MANILA, Philippines—Whether the alleged sexual exploitation of distressed Filipino workers in the Middle East by Philippine embassy personnel has been going on for years is something that still has to be determined, a Malacañang Palace aide said Friday even as she assured workers and the public of a “fair’’ investigation.
Undersecretary Abigail Valte, one of President Benigno Aquino’s spokespersons, said that if there had been stories before about such a racket, these were not confirmed because no victim had come forward to execute an affidavit about his or her experience.
Valte, however, expressed confidence that this would come out in the parallel investigations being undertaken by the Department of Foreign Affairs and Department of Labor and Employment.
“That will be seen in the investigation. And if there are stories like this, I’d just like to mention that both departments are open to receive complaints,” she said at a Malacañang briefing.
In fact, the DFA was waiting for another possible victim, who identified herself only as Michelle, to surface and contact them, Valte said.
“The DFA is also open and is waiting for her to contact them; and is also reaching out to her to get her formal statement so it can be put down as a formal complaint,” she said.
Foreign Secretary Albert del Rosario has formed a fact-finding body to look into the alleged exploitation of distressed Filipino workers at the hands of embassy and labor officials in Jordan, Kuwait and Syria.
Akbayan partylist Representative Walden Bello accused at least three officials in the Philippine embassies in these countries of prostituting or soliciting sexual favors from female workers staying at the shelters and awaiting repatriation to Manila.
Labor officer Mario Antonio has come out to deny the allegations, blaming illegal recruiters and traffickers for what he described as black propaganda against him for cracking down on illegal recruiters and human traffickers.

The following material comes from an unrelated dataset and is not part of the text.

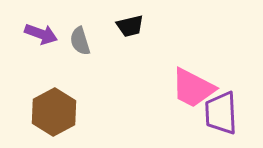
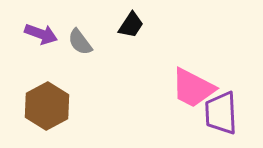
black trapezoid: moved 1 px right, 1 px up; rotated 44 degrees counterclockwise
gray semicircle: moved 1 px down; rotated 20 degrees counterclockwise
brown hexagon: moved 7 px left, 6 px up
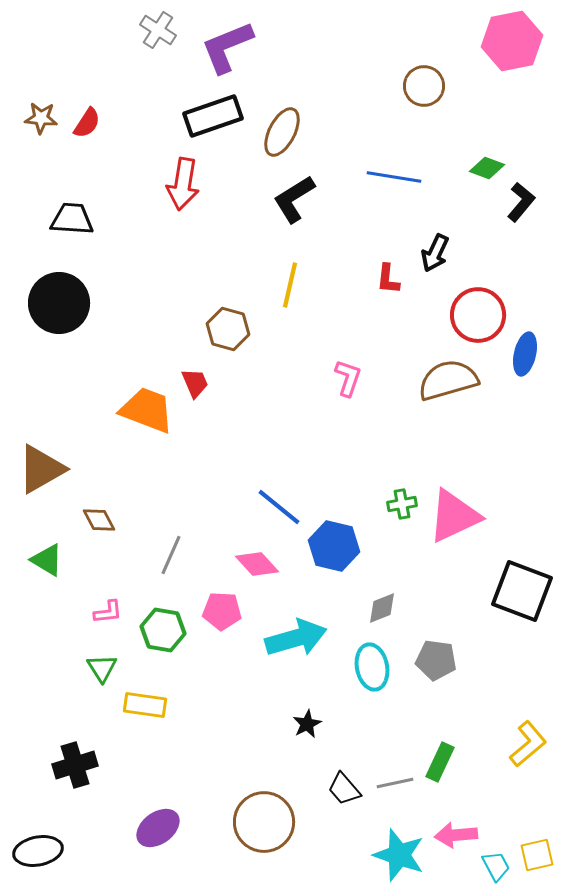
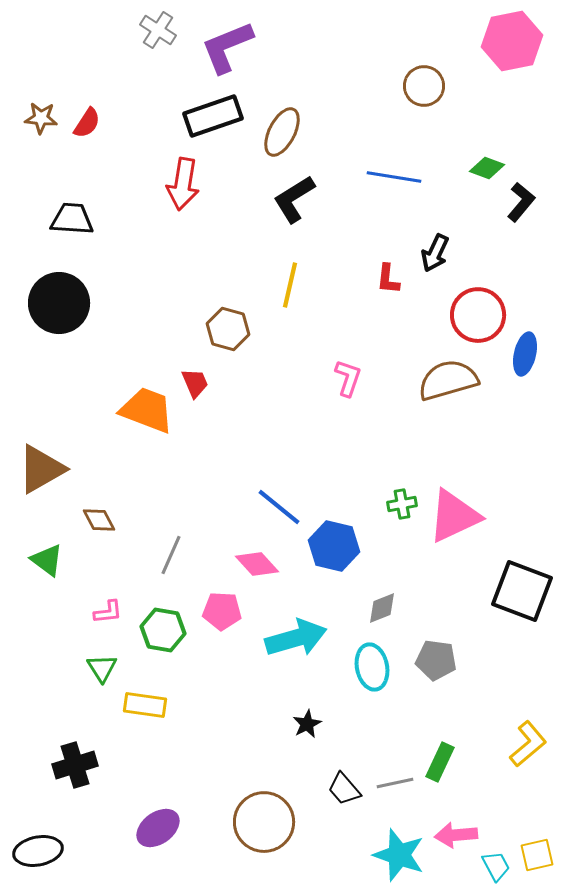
green triangle at (47, 560): rotated 6 degrees clockwise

To cover more ground in the investigation, Del Rosario has summoned back home ambassadors to Saudi Arabia, Qatar, Oman, the United Arab Emirates, Bahrain, Egypt, Libya and Lebanon “for consultation.’’
Given that some victims are apprehensive about the implications of coming out, Valte said that the DFA and the DOLE would look into all angles.
“We’d like to assure that this kind of investigation will be fair. Don’t be afraid. I understand that some of you have apprehensions, but we assure you that investigations like this, especially concerning our OFWs, would be given appropriate attention, and you will be given fair treatment by our colleagues,” she said.
Valte said she has yet to take up Bello’s proposal that Malacañang mount an independent inquiry.
“We’ll raise that to him (Aquino)— a presidential task force of sorts, I suppose— but at this point, both the Department of Labor and the Department of Foreign Affairs are conducting separate investigations,’’ she said.
Besides, both the DFA and the DOLE committed to share updates of their separate investigation with the Office of the President, Valte said.
“Every time we deploy a new ambassador or envoy to a foreign country, the President would always remind him or her to focus on the welfare of the OFWs. ‘We’re not going to a party, and we should be focused on the welfare of our countrymen’,” she said in reply to a question on whether Aquino has given instructions to both departments.